How to caulk or the art of caulking

As winter approaches, check inside your house for cracks. Search for drafts by placing alighted candle near shut doors, window frames, and corner and wall joints. If it flickers, there’s a crack. Look for these cracks on the outside of your house. In addition, examine areas where the siding and steps meet the foundation. Areas outlined in black may need caulking any cracks on the exterior with a flexible caulking compound. Work while the temperature is above 50 F.
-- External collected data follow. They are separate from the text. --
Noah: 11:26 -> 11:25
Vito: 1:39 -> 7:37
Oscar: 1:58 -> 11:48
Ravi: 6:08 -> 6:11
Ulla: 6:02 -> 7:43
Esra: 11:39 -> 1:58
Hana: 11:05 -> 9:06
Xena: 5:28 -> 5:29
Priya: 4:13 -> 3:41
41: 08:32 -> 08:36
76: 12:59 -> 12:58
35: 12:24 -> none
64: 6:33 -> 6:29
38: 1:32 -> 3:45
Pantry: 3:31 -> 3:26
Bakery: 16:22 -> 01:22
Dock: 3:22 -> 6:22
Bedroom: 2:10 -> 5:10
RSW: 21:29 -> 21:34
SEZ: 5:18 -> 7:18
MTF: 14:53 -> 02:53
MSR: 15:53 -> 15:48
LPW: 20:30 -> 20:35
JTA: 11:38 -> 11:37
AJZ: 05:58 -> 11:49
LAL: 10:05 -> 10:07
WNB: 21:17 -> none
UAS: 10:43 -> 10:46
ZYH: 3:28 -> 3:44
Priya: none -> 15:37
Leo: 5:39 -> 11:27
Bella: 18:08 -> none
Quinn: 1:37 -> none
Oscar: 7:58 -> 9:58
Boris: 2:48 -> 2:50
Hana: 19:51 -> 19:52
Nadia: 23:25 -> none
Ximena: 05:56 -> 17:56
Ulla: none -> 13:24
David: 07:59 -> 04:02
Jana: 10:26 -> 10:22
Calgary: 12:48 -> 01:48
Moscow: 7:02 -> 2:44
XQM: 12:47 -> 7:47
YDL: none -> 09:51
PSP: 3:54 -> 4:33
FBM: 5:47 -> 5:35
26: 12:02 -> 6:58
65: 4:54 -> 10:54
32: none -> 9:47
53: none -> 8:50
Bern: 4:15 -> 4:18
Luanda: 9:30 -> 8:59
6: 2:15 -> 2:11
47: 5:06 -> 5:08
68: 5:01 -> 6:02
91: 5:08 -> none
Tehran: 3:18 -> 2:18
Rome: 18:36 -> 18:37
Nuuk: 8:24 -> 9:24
Most caulking needs renewing every 5 years or so. Sizable cracks in wood siding, concrete, roofing, and masonry surfaces may require a permanent repair job. Caulking compounds The most durable have a base of latex, Butyl rubber, polyvinyl acetate, or silicone. Some are better than others on particular surfaces and some require priming. Read the label. Caulking compounds come in bulk cans, in cartridges for use with a gun, in squeeze tubes, and in rope like strips, good for temporary seals around storm windows or air conditioners.

Preparation for caulking
Scrape away dirt, grease, and old compound with a putty knife; finish with a wire brush. To ensure adhesion, clean the crack with a solvent such as mineral spirits. Fill cracks wider than 1/2 inch with oakum before caulking. When dealing with a lacquered aluminum surface, first remove the lacquer with xylol, then wire-brush the surface, and finally apply a quality metal primer with a rust-inhibiting agent.

Applying caulk
For an average-size job, use a cartridge inserted in a caulking gun. Cut the end of the nozzle diagonally at a width that is equal to that of the crack. To apply evenly, pull the trigger while moving the gun down the crack at a 45-degree angle. For smaller jobs use compound in squeeze tubes. To caulk around an air conditioner or a window, push in rope-type caulking with your fingers.